The first comparison that is unavoidable is that both films put Americans (or in Gibson’s case, Australian-American) in the starring role of a Scottish national hero. Pine is cast as Robert the Bruce in Outlaw King, which makes me kind of squinty, because hasn’t Outlander taught us that there’s actually a crapton of handsome Scottish actors out there? I’m just asking. Because it seems like there’s a lot of them to chose from. Who knows, maybe Outlander absconded with all the viable Scottish actors, and Netflix was forced to cast the main character with an American. It could also have something to do with producer/writer David Mackenzie being pals with Pine. At any rate, I raise my eyebrow at the casting choice here, because while I enjoy Chris Pine, I’m skeptical about casting him as Robert the Bruce. Not as skeptical about him as I was about Mel Gibson as William Wallace, so there is that.
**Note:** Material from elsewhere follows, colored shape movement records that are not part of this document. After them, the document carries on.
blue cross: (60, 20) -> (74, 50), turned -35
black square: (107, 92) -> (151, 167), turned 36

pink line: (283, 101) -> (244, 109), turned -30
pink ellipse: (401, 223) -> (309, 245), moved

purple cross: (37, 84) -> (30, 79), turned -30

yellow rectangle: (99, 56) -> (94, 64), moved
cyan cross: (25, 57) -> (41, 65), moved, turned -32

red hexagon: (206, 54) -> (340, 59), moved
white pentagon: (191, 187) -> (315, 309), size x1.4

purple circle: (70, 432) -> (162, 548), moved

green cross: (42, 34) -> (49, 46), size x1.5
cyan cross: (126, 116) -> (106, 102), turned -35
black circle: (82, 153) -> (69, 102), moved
The second unavoidable comparison with Braveheart, is that Outlaw King deals with the part of Scottish history that is, admittedly, only hinted at in Braveheart — namely the actual situation that lead William Wallace to fight for Scottish independence (you may be shocked to learn it wasn’t just because some English baddy murdered his wife). However, this time it’s told through the eyes of Robert the Bruce. If your only knowledge of Robert the Bruce comes from Braveheart, you probably only know him as the guy covered in furs that occasionally shows up to suck up to Wallace and/or the English depending on the situation. You would be surprised to learn that he’s actually the King of Scots, and something of a badass himself. But not so as far as Braveheart is concerned. He’s the morally ambiguous foil to William Wallace’s psychotically nationalistic woad-painted one-man murder machine. It doesn’t appear that Outlaw King is taking that approach to Robert the Bruce, since the film ostensibly casts him as the hero, and therefore we should expect a far more valorized depiction of The Bruce.
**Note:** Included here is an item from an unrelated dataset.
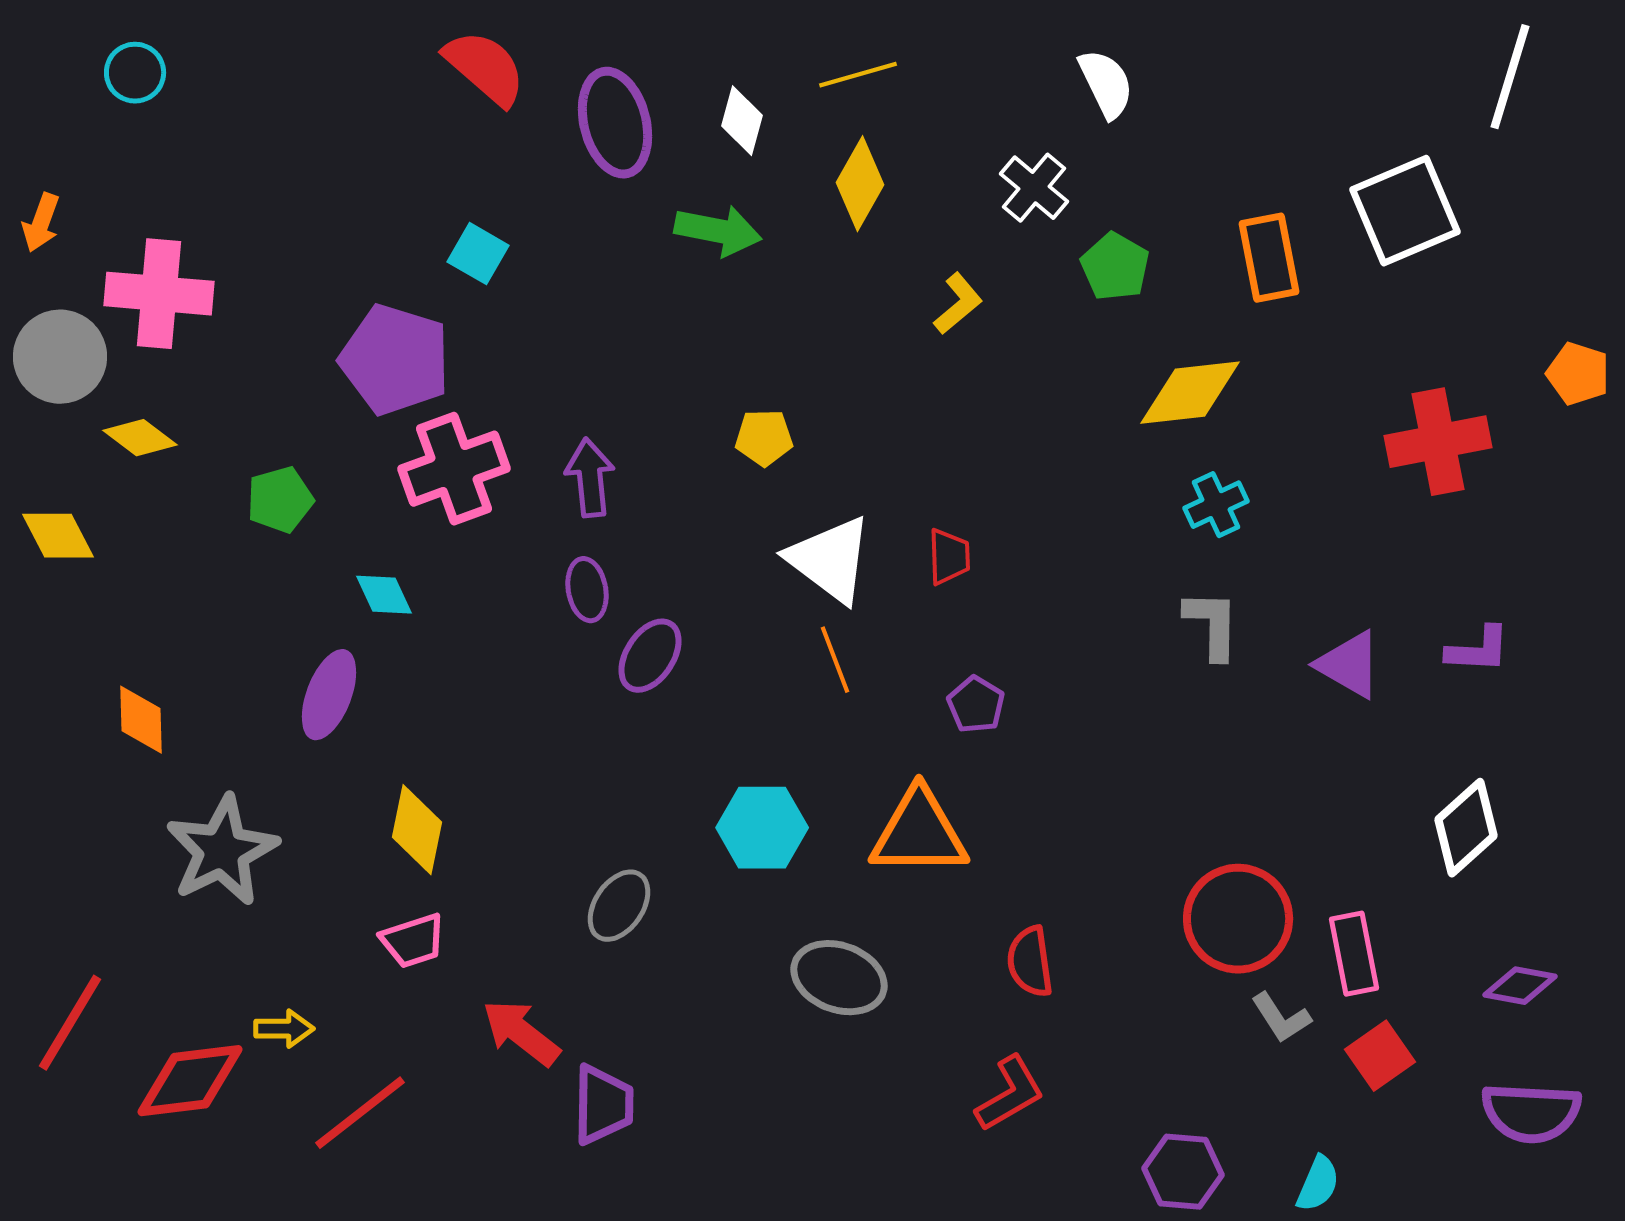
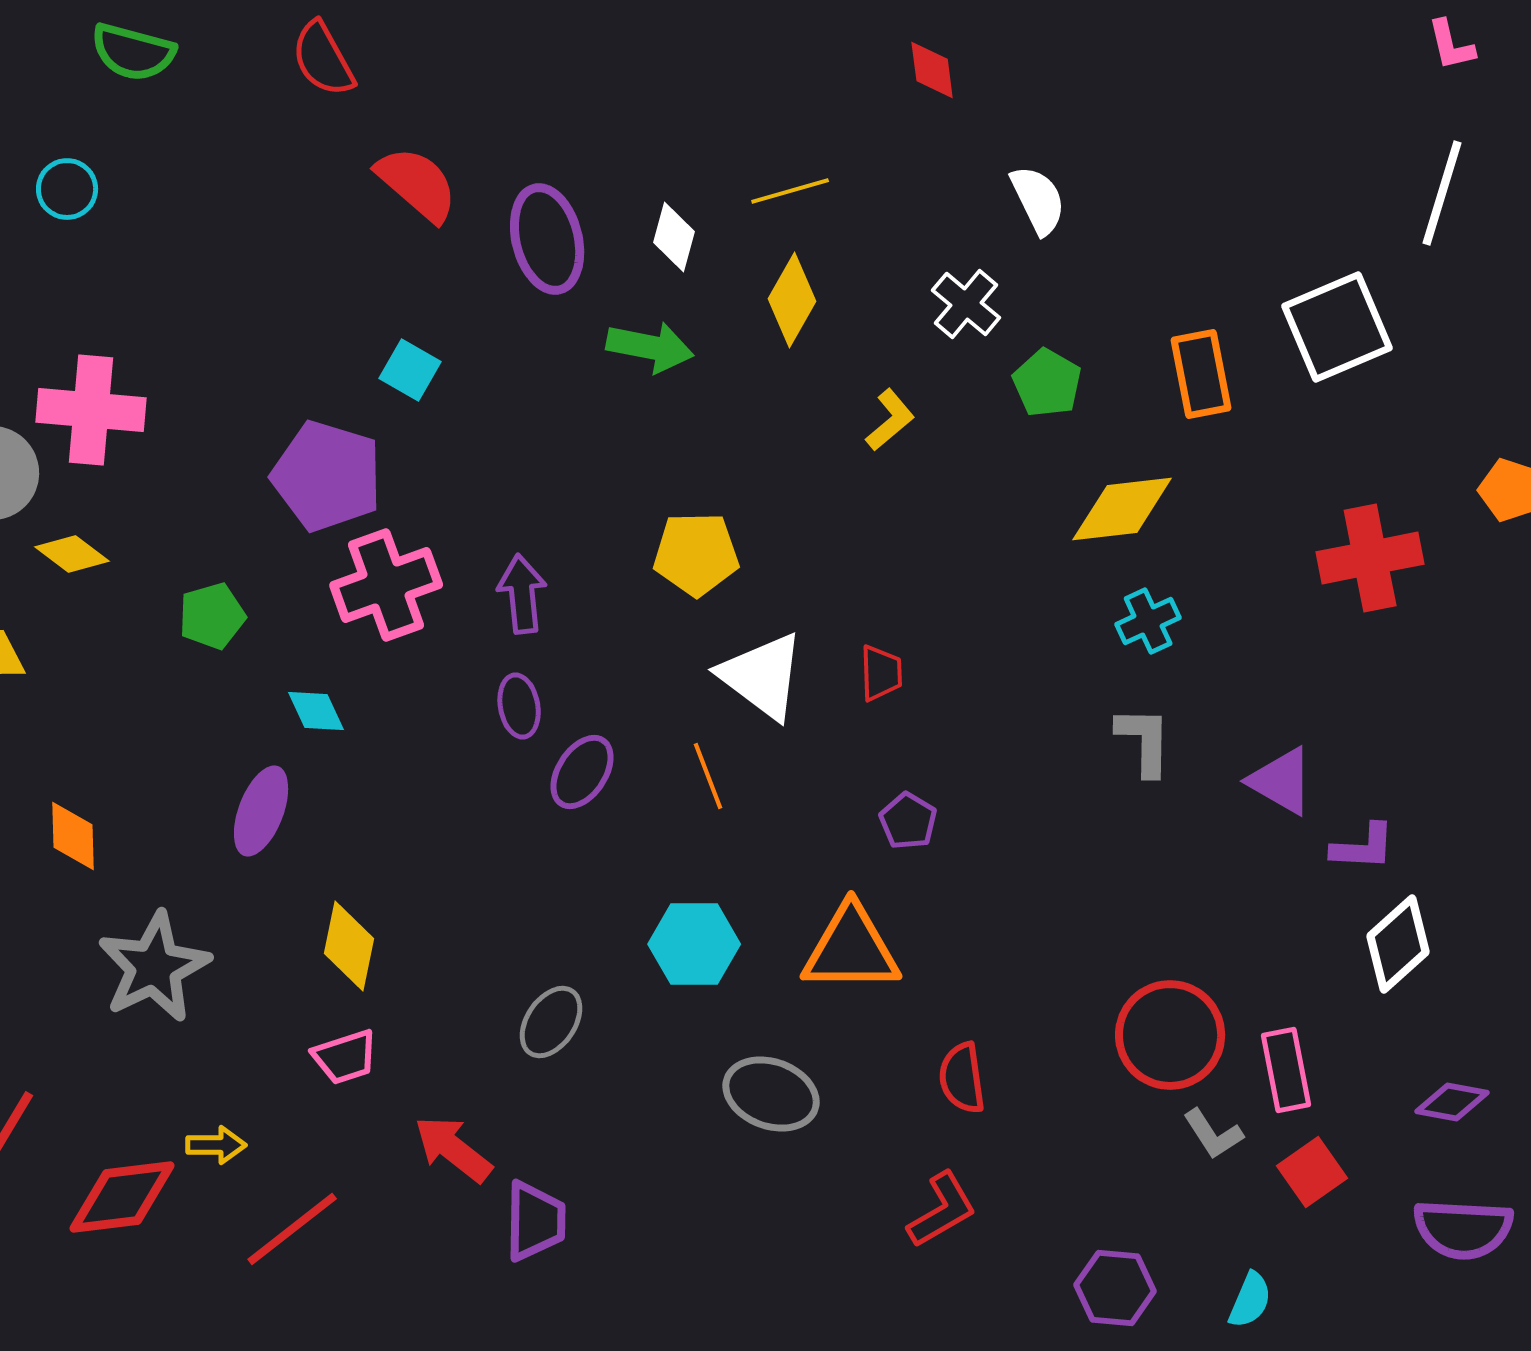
yellow pentagon: (764, 438) -> (696, 554), size x1.5
purple L-shape: (1478, 650) -> (1363, 847), moved
orange line: (835, 660) -> (708, 776), moved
And that’s as far as I can take it without having seen even so much as a trailer of the film, at least as far as commenting on the casting and plot goes. So, let’s look at some of the shots of the actors doing their thing, and see how the costumes hold up. Right away, I’m getting the feeling that this is not going to be a pretty costume flick. It’s probably going to be more of the gritty-covered-in-dirt costume flick, which means there’s nothing to distract me from the historical accuracy of the plot (you are all forewarned). That said, I’m cautiously optimistic about the approach the costume team is taking (seriously, IMDB names at least two-dozen people associated with the costumes in this flick).
Overall, I give major props to the costume designer/director team for not sticking the Scots in kilts. Repeat after me, kilts are not historically accurate for 14th-century Scotland. You may feel free to quibble with me as to whether or not they were accurate for 14th-century Scottish highlanders in the comments, but as The Bruce was a lowlander noble, his clothing would have been very much in keeping with the rest of Western European fashion of the time. And I see that that’s the stance that the film is apparently taking here, which bolsters my hopes that we will get to see a better representation of what early-14th-century Scots wore.
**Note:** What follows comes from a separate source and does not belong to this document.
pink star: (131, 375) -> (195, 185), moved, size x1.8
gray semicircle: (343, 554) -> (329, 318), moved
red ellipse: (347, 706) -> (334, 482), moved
As for the female costumes, who the hell knows? So far, there have been very few shots of the women in the cast, which is not exactly surprising since I have the distinct feeling they’re basically window dressing to the main story, which is ALL ABOUT THE MENZ. Seriously, this is the only shot I’ve been able to find of an actress in costume, associated with this film.
I’ll be back with more as soon as Netflix releases a trailer or more photos of the actors surface! Until then, cross your fingers that this will end up paying better lip service to Scottish history than its Mel Gibson-y predecessor.
Will you be watching Outlaw King?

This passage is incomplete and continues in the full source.